Records from a data collection
********

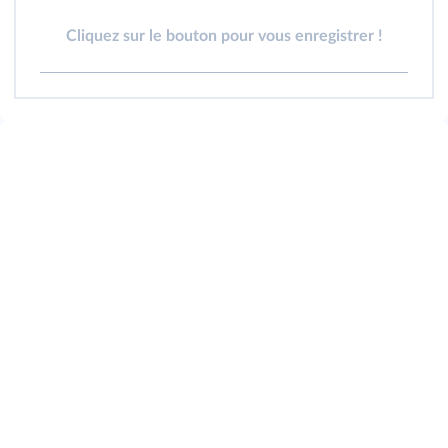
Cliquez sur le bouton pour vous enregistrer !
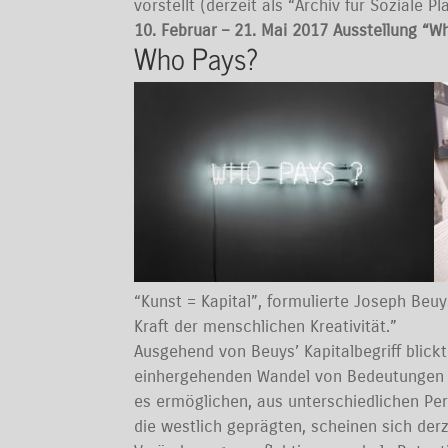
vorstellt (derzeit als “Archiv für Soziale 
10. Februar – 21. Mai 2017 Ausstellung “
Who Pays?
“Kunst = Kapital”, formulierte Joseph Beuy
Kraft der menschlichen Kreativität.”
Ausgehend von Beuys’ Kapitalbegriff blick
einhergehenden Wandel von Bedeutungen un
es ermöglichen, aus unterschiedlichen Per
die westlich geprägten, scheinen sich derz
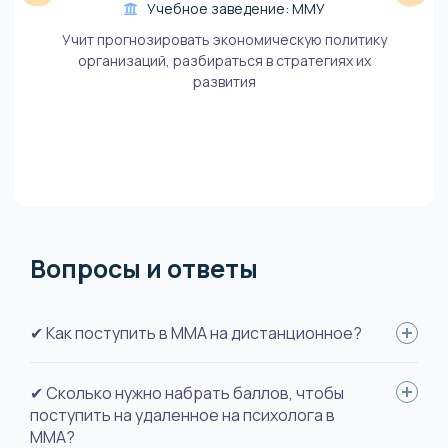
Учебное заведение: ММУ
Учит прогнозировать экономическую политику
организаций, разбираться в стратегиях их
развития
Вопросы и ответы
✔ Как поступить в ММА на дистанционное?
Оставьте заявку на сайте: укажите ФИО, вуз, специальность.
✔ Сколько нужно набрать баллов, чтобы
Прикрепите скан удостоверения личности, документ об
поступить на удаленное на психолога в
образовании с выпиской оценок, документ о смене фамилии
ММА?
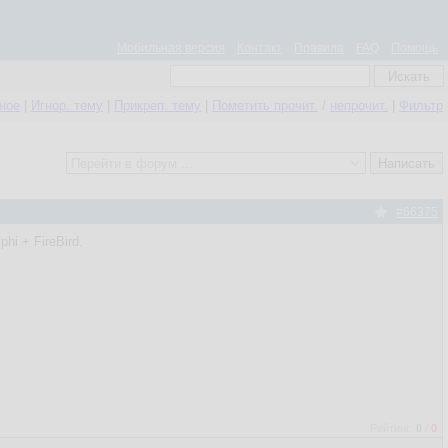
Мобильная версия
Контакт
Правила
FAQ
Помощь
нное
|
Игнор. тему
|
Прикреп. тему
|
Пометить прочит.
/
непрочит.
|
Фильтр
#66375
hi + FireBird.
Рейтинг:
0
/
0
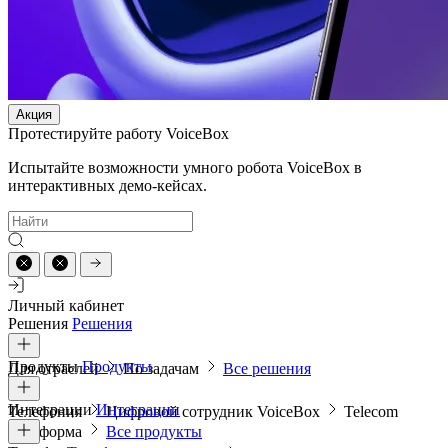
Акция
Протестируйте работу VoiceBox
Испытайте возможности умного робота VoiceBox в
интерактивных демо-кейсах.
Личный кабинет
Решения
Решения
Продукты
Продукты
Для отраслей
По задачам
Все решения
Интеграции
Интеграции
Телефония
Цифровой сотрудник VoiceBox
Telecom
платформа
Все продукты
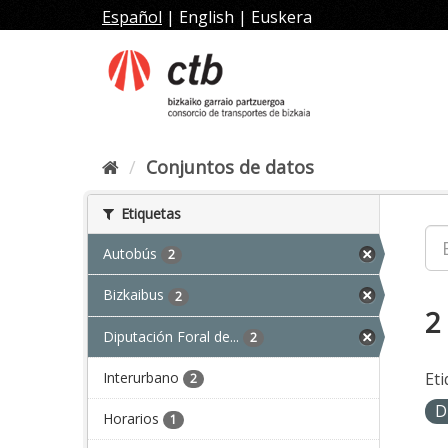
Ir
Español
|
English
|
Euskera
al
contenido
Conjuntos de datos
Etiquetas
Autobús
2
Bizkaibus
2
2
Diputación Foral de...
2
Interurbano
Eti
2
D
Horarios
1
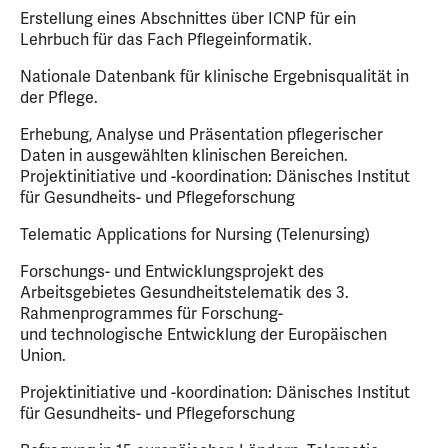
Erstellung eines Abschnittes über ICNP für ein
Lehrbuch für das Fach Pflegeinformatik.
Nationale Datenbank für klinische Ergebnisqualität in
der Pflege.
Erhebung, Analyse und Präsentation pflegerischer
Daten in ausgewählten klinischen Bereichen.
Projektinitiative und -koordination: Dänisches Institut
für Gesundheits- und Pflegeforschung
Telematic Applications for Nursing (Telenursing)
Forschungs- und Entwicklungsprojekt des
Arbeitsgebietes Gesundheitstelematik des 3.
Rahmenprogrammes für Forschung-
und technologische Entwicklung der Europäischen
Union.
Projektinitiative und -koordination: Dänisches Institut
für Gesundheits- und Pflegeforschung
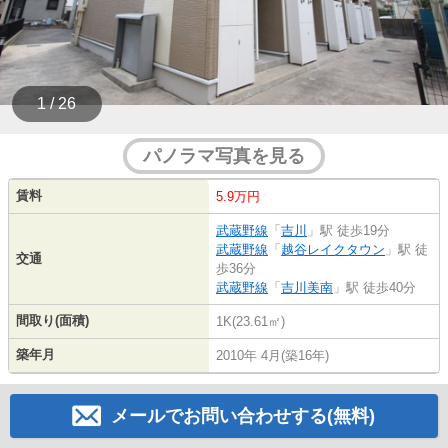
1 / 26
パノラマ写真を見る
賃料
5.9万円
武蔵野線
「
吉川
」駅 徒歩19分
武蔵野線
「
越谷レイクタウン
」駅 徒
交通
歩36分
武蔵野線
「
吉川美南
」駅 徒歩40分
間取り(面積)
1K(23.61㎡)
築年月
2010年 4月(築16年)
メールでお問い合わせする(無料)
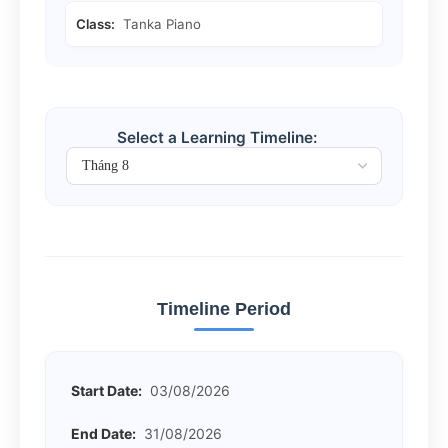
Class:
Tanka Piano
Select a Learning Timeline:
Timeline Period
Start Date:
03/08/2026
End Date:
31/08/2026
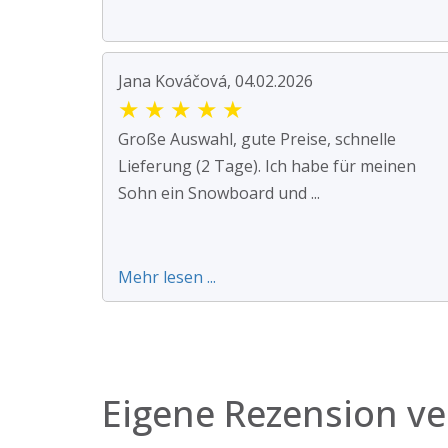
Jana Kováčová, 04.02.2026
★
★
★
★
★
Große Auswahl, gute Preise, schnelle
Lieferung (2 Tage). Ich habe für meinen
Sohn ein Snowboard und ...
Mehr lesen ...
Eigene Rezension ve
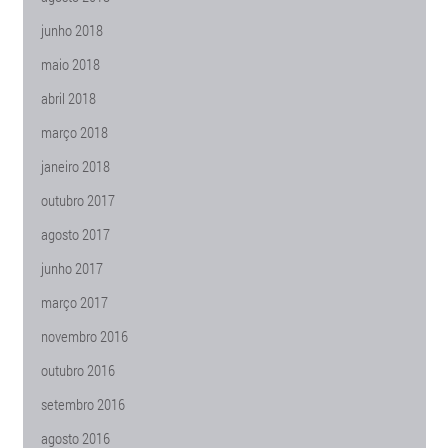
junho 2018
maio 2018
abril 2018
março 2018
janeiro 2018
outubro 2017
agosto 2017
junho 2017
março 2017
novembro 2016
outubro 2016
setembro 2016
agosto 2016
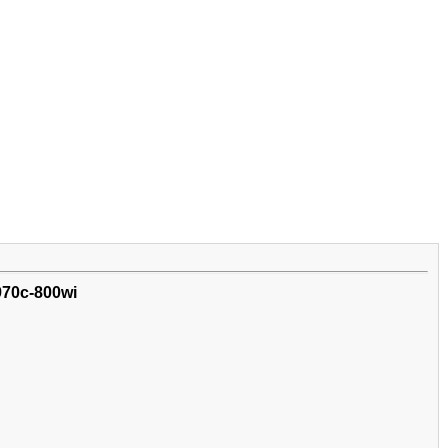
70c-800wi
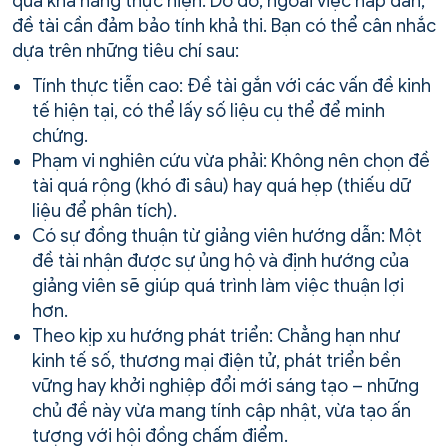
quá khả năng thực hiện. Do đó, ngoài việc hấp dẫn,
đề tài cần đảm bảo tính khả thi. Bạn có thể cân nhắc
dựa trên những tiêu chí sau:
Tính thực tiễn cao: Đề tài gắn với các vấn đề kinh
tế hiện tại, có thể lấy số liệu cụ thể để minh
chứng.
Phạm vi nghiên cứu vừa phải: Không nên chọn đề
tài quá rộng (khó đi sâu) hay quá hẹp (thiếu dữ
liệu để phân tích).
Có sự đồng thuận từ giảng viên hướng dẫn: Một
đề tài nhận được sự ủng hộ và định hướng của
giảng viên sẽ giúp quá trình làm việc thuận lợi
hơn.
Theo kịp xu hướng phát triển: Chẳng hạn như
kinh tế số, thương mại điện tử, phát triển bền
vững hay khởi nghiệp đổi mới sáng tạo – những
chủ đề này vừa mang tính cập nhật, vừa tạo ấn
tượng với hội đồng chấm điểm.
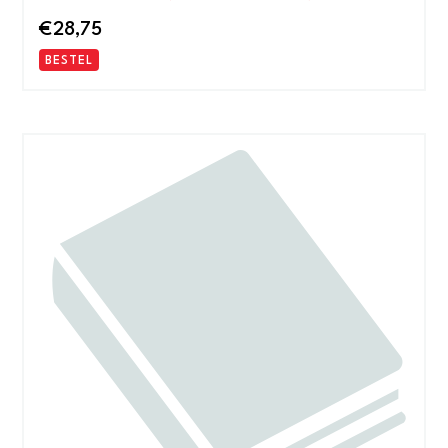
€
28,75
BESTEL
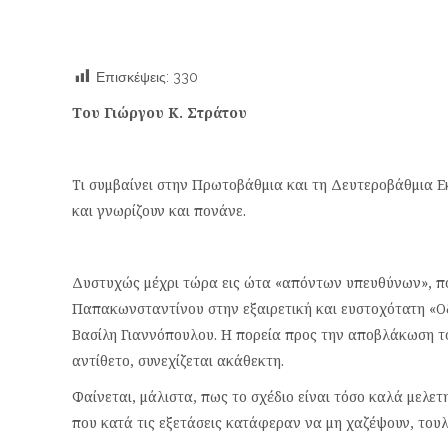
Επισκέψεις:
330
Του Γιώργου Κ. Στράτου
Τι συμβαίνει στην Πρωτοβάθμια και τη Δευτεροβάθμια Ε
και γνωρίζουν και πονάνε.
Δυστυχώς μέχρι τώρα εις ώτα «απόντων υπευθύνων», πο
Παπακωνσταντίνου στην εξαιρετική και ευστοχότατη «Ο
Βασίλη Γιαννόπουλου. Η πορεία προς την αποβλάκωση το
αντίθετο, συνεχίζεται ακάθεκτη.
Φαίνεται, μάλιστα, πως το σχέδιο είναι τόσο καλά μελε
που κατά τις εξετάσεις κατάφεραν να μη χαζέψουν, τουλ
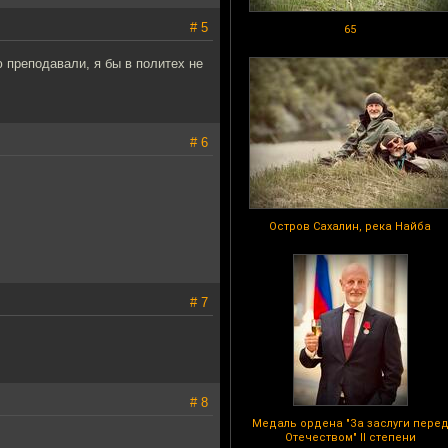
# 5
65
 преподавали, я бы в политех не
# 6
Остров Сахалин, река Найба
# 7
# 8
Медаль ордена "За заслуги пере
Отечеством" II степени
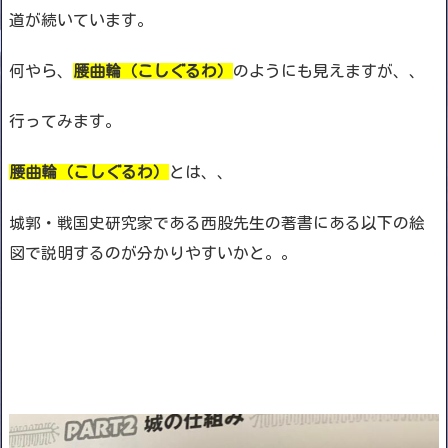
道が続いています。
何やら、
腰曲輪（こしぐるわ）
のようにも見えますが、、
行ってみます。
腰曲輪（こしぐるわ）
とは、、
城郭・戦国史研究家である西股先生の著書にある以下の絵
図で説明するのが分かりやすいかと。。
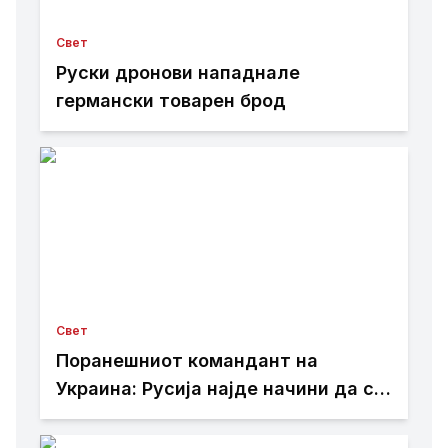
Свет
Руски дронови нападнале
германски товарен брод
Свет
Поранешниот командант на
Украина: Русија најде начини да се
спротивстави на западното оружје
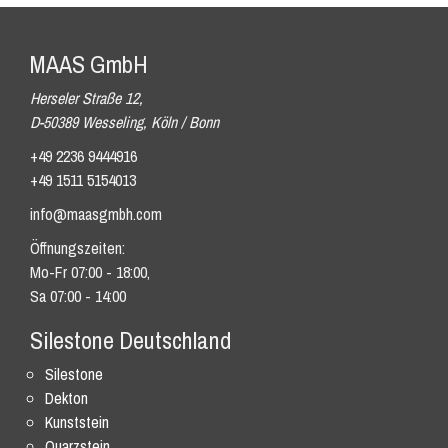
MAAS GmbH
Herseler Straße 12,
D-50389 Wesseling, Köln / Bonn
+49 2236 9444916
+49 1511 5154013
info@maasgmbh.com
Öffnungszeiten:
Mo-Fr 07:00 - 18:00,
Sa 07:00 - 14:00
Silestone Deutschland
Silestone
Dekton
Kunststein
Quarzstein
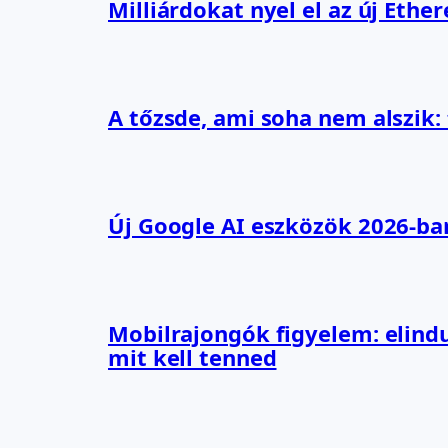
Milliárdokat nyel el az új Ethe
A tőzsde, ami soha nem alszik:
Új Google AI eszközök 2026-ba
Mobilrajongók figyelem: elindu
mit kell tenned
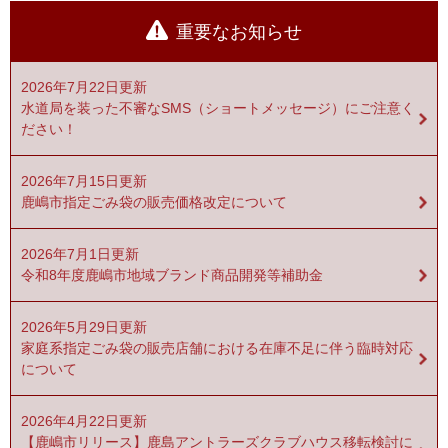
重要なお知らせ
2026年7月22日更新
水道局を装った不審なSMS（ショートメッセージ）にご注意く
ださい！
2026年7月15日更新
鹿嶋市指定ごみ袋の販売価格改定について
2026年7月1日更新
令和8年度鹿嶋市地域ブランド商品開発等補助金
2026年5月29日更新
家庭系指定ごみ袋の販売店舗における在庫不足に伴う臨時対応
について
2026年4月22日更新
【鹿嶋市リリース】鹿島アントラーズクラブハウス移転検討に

********

EXERCISE DIRECTIONS -
Give back exactly, and solely, the section of the data above bounded by the line containing "Tính thực tiễn" and the line containing "鹿嶋市指定ごみ袋の販売価格改定について", both bounding lines included and pictures omitted.

SOLUTION BELOW -
Tính thực tiễn cao: Đề tài gắn với các vấn đề kinh
tế hiện tại, có thể lấy số liệu cụ thể để minh
chứng.
Phạm vi nghiên cứu vừa phải: Không nên chọn đề
tài quá rộng (khó đi sâu) hay quá hẹp (thiếu dữ
liệu để phân tích).
Có sự đồng thuận từ giảng viên hướng dẫn: Một
đề tài nhận được sự ủng hộ và định hướng của
giảng viên sẽ giúp quá trình làm việc thuận lợi
hơn.
Theo kịp xu hướng phát triển: Chẳng hạn như
kinh tế số, thương mại điện tử, phát triển bền
vững hay khởi nghiệp đổi mới sáng tạo – những
chủ đề này vừa mang tính cập nhật, vừa tạo ấn
tượng với hội đồng chấm điểm.
€
28,75
BESTEL
Επισκέψεις:
330
Του Γιώργου Κ. Στράτου
Τι συμβαίνει στην Πρωτοβάθμια και τη Δευτεροβάθμια Ε
και γνωρίζουν και πονάνε.
Δυστυχώς μέχρι τώρα εις ώτα «απόντων υπευθύνων», πο
Παπακωνσταντίνου στην εξαιρετική και ευστοχότατη «Ο
Βασίλη Γιαννόπουλου. Η πορεία προς την αποβλάκωση το
αντίθετο, συνεχίζεται ακάθεκτη.
Φαίνεται, μάλιστα, πως το σχέδιο είναι τόσο καλά μελε
που κατά τις εξετάσεις κατάφεραν να μη χαζέψουν, τουλ
# 5
65
 преподавали, я бы в политех не
# 6
Остров Сахалин, река Найба
# 7
# 8
Медаль ордена "За заслуги пере
Отечеством" II степени
道が続いています。
何やら、
腰曲輪（こしぐるわ）
のようにも見えますが、、
行ってみます。
腰曲輪（こしぐるわ）
とは、、
城郭・戦国史研究家である西股先生の著書にある以下の絵
図で説明するのが分かりやすいかと。。
Свет
Руски дронови нападнале
германски товарен брод
Свет
Поранешниот командант на
Украина: Русија најде начини да се
спротивстави на западното оружје
MAAS GmbH
Herseler Straße 12,
D-50389 Wesseling, Köln / Bonn
+49 2236 9444916
+49 1511 5154013
info@maasgmbh.com
Öffnungszeiten:
Mo-Fr 07:00 - 18:00,
Sa 07:00 - 14:00
Silestone Deutschland
Silestone
Dekton
Kunststein
Quarzstein
Milliárdokat nyel el az új Ethe
A tőzsde, ami soha nem alszik:
Új Google AI eszközök 2026-ba
Mobilrajongók figyelem: elindu
mit kell tenned
重要なお知らせ
2026年7月22日更新
水道局を装った不審なSMS（ショートメッセージ）にご注意く
ださい！
2026年7月15日更新
鹿嶋市指定ごみ袋の販売価格改定について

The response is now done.